Snapshot on connect and reconnect
A newly connected client must receive current prices before ticks start arriving. The snapshot store (Redis hash: symbol → {price, timestamp, volume}) is updated by a separate consumer on every tick. On subscribe, the gateway does a Redis HMGET for all requested symbols and pushes the snapshot, then starts the live subscription. Without the snapshot, a client subscribing to an illiquid symbol could wait minutes for the first tick.

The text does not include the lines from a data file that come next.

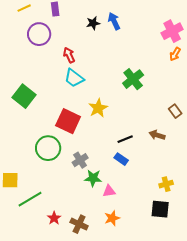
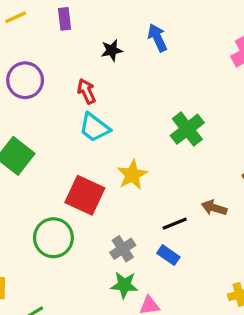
black star: (93, 23) -> (112, 50), moved
purple circle: (39, 34) -> (25, 80), moved
brown arrow: (157, 135) -> (214, 208), moved
gray cross: (80, 160) -> (123, 249), moved

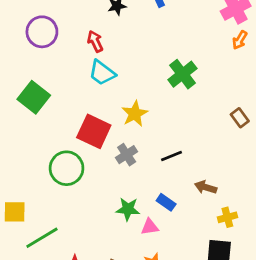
brown arrow: (214, 208) -> (206, 187), moved
gray cross: (123, 249) -> (127, 155), moved
blue rectangle: (168, 255) -> (166, 202), moved

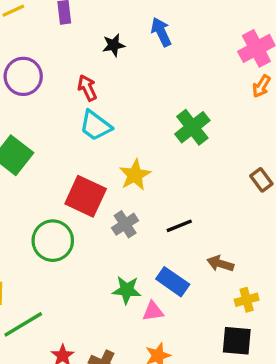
blue rectangle: (166, 202) -> (173, 282), size x1.4

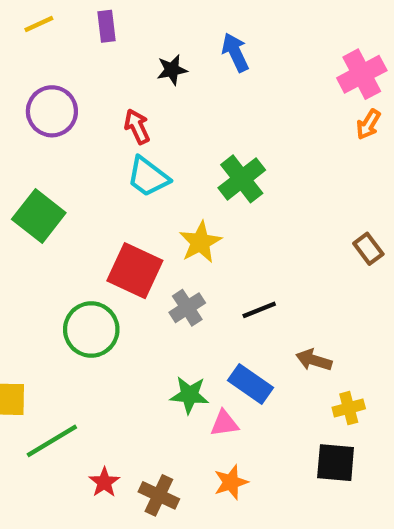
green cross: (192, 127) -> (242, 179), moved

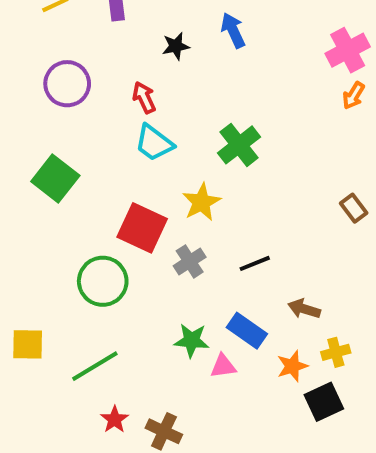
green line: (52, 441) -> (95, 366), moved
black square: (336, 463) -> (324, 402), turned -30
orange star: (231, 482) -> (292, 366), moved

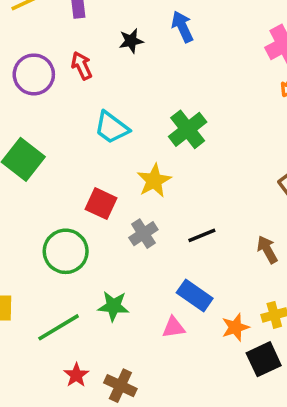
red arrow: (144, 98) -> (82, 66), moved
red square: (142, 228) -> (101, 204), size x0.7
brown arrow: (304, 309) -> (267, 250), moved, turned 44
green star: (192, 340) -> (113, 306), moved

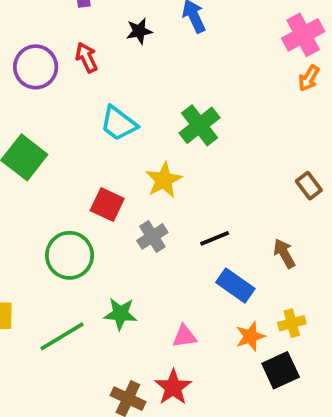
blue rectangle: (195, 295) -> (235, 285), moved
red star: (76, 375) -> (173, 387), moved, size x1.4

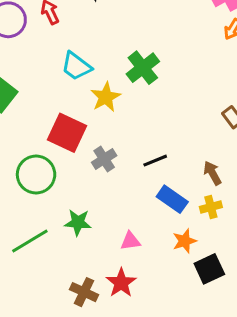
yellow star: (164, 180) -> (106, 97), moved
red square: (107, 204) -> (67, 133), size x1.4
yellow cross: (292, 323) -> (211, 207), moved

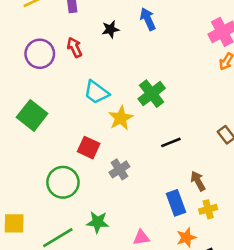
red square: (67, 133) -> (89, 148), size x0.7
black line: (155, 161) -> (171, 142), moved
brown arrow: (212, 173) -> (198, 181), moved
blue rectangle: (172, 199) -> (176, 203), turned 35

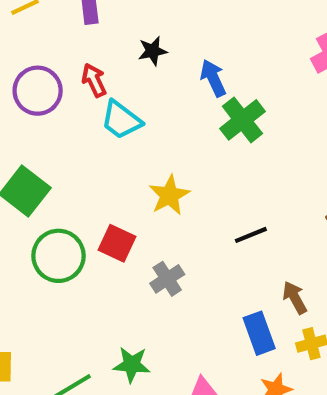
blue arrow: (148, 19) -> (213, 78), moved
cyan trapezoid: (96, 92) -> (121, 120), moved
green cross: (152, 94) -> (242, 120), moved
green circle: (63, 182) -> (58, 256), moved

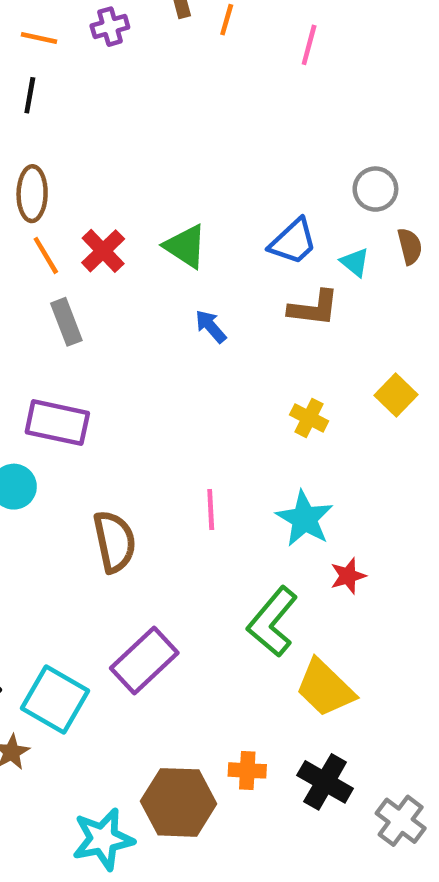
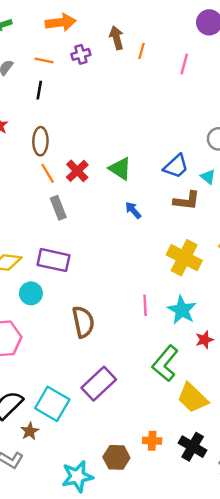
yellow cross: (309, 418) -> (184, 258), size x1.8
pink line: (211, 510) -> (145, 305), moved
brown hexagon: (179, 802) -> (116, 457), size x0.7

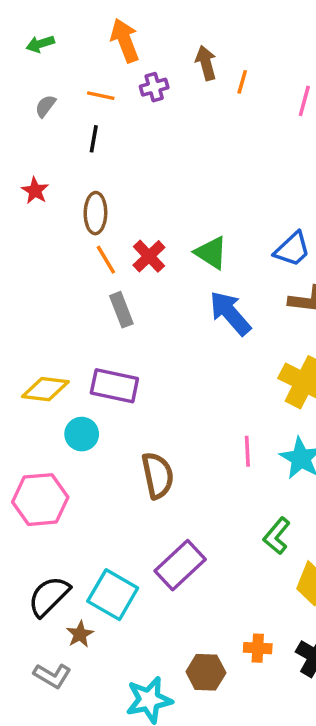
orange arrow: (61, 22) -> (125, 40), turned -104
blue arrow: (133, 210) -> (230, 313), size x1.8
green L-shape: (165, 363) -> (277, 536), size x0.7

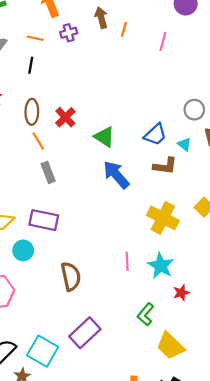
red cross: (149, 256) -> (65, 117), moved

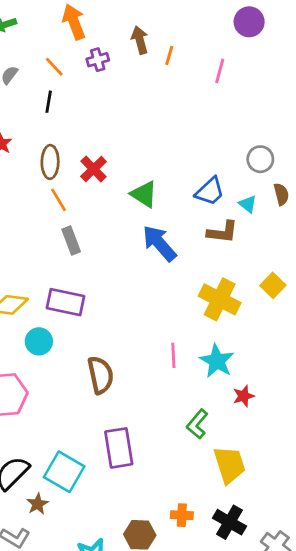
orange line: (35, 38) -> (54, 67), turned 35
purple rectangle: (85, 333) -> (119, 448), turned -56
yellow trapezoid: (170, 346) -> (229, 465), turned -152

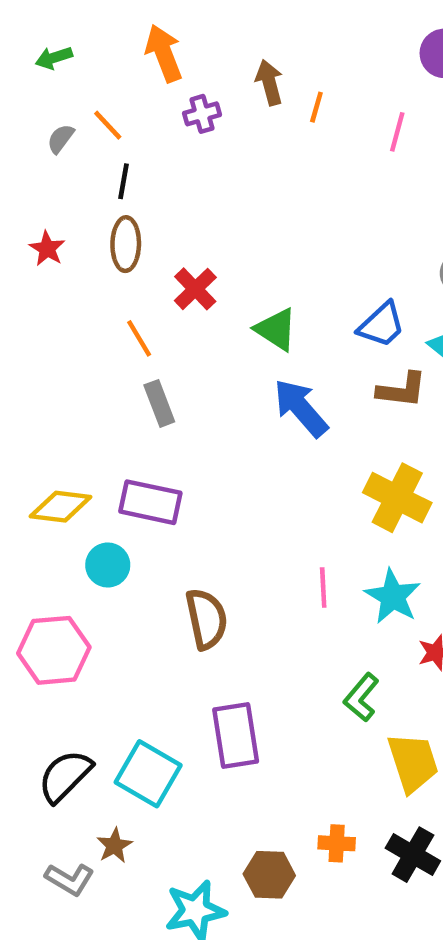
orange line: (54, 67) -> (108, 125), moved
brown ellipse: (50, 162) -> (126, 244), moved
brown star: (37, 504) -> (114, 846), moved

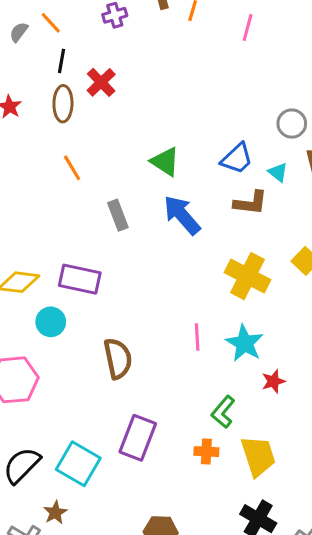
red cross: (195, 289) -> (101, 82), moved
gray rectangle: (159, 403) -> (118, 215), moved
purple rectangle: (236, 736) -> (138, 438), turned 30
orange cross: (337, 843) -> (206, 452), moved

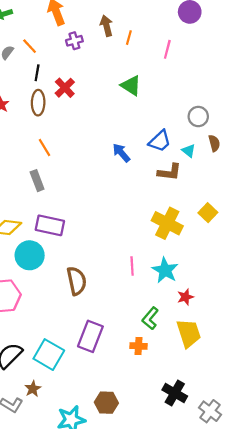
green triangle: (165, 162) -> (131, 86), moved
gray rectangle: (118, 215) -> (37, 181), moved
blue arrow: (182, 215) -> (121, 153), moved, size x0.7
cyan circle: (51, 322) -> (30, 255), size x1.4
yellow trapezoid: (258, 456) -> (189, 333), moved

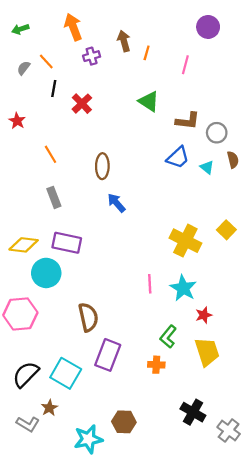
brown ellipse: (38, 103) -> (102, 166), moved
orange line: (45, 147) -> (51, 154), moved
blue arrow: (121, 153) -> (116, 203), moved
brown L-shape: (169, 172) -> (188, 121), moved
brown semicircle: (77, 281) -> (88, 317), moved

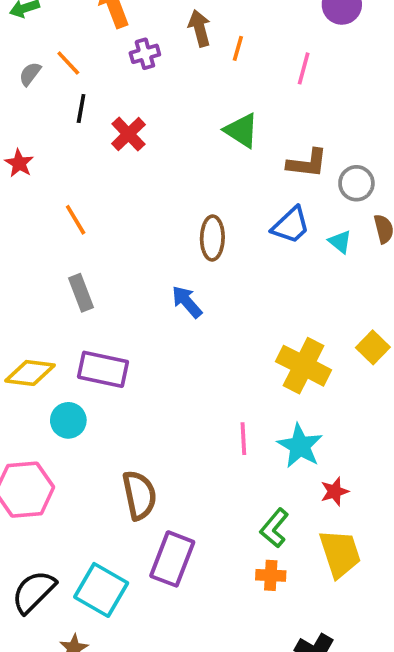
brown ellipse: (102, 166) -> (212, 238), moved
cyan circle: (46, 273) -> (68, 420), size x0.7
orange cross: (156, 365) -> (271, 575), moved

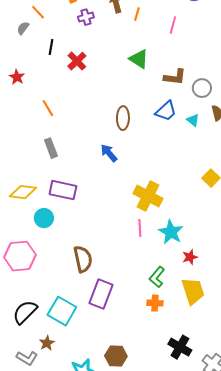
orange line: (68, 63) -> (38, 12), moved
yellow cross: (304, 366) -> (148, 196), moved

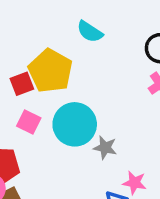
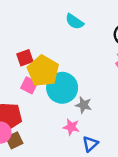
yellow pentagon: (50, 71) -> (43, 71), moved
pink star: (134, 183) -> (71, 127), moved

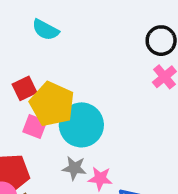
cyan semicircle: (74, 22) -> (45, 30), moved
gray star: (84, 105) -> (74, 168), moved

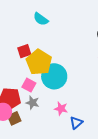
pink square: (35, 126) -> (29, 85), moved
gray star: (74, 168) -> (33, 103), moved

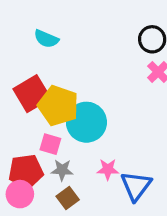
red square: (24, 51) -> (32, 94), size x1.6
brown square: (14, 118) -> (68, 198), moved
blue triangle: (76, 123) -> (136, 186), size x1.5

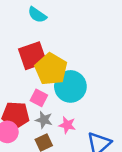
cyan semicircle: (46, 39) -> (37, 15), moved
pink star: (108, 169) -> (67, 125), moved

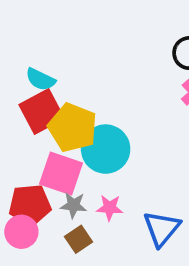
cyan semicircle: (37, 15) -> (40, 79), moved
pink square: (39, 98) -> (61, 173), size x1.6

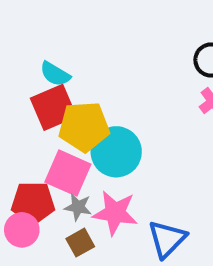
yellow pentagon: (73, 127) -> (84, 127), turned -30
pink star: (110, 208) -> (115, 213), size x1.6

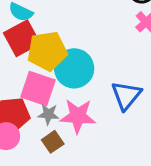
blue triangle: (167, 239) -> (126, 95), moved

Connection management and backpressure
A slow WebSocket client (overloaded browser tab, poor mobile network) accumulates unread messages in the gateway's send buffer. Per-client send buffer caps drop oldest messages when full — for a price feed, the consumer losing old prices is fine; they need only the latest. Track per-connection drop rates as a signal; persistent drops mean the delivery interval needs to widen for that client or the connection should be shed.
What breaks at scale
Market open at 9:30am ET is the hardest operational moment: every subscriber reconnects simultaneously (overnight outage recovery), ticks spike 10x above baseline, and your snapshot store gets a thundering herd read. Stagger reconnection with jitter on the client side and pre-warm the snapshot store before open. The second failure mode is clock skew in sequence numbers: ticks arriving out of order from an exchange normalizer that lost and regained connectivity must be sequence-validated and dropped if stale, not reordered — reordering introduces false price movements.
In production
Bloomberg's B-PIPE and Refinitiv Elektron are the production benchmarks: they deliver tens of millions of updates/day to institutional clients via multicast within a co-location zone and unicast WebSocket to remote clients. Robinhood's retail feed uses Kafka topics per symbol group feeding a fleet of WebSocket gateways; conflation happens at the gateway — the gateway holds a per-symbol "latest price" cell and flushes to subscribers on a ticker. The real challenge is snapshot on connect: when a new subscriber connects, they need the current price for all subscribed symbols instantly (before the next tick arrives) — this requires a snapshot store (Redis hash of symbol → last price) separate from the live pub/sub stream. Without it, subscribers start blind and may miss prices on illiquid symbols that rarely tick.
Common mistakes
- Sending every tick to every client
- Per-client computation of updates
- TCP-buffer bloat without conflation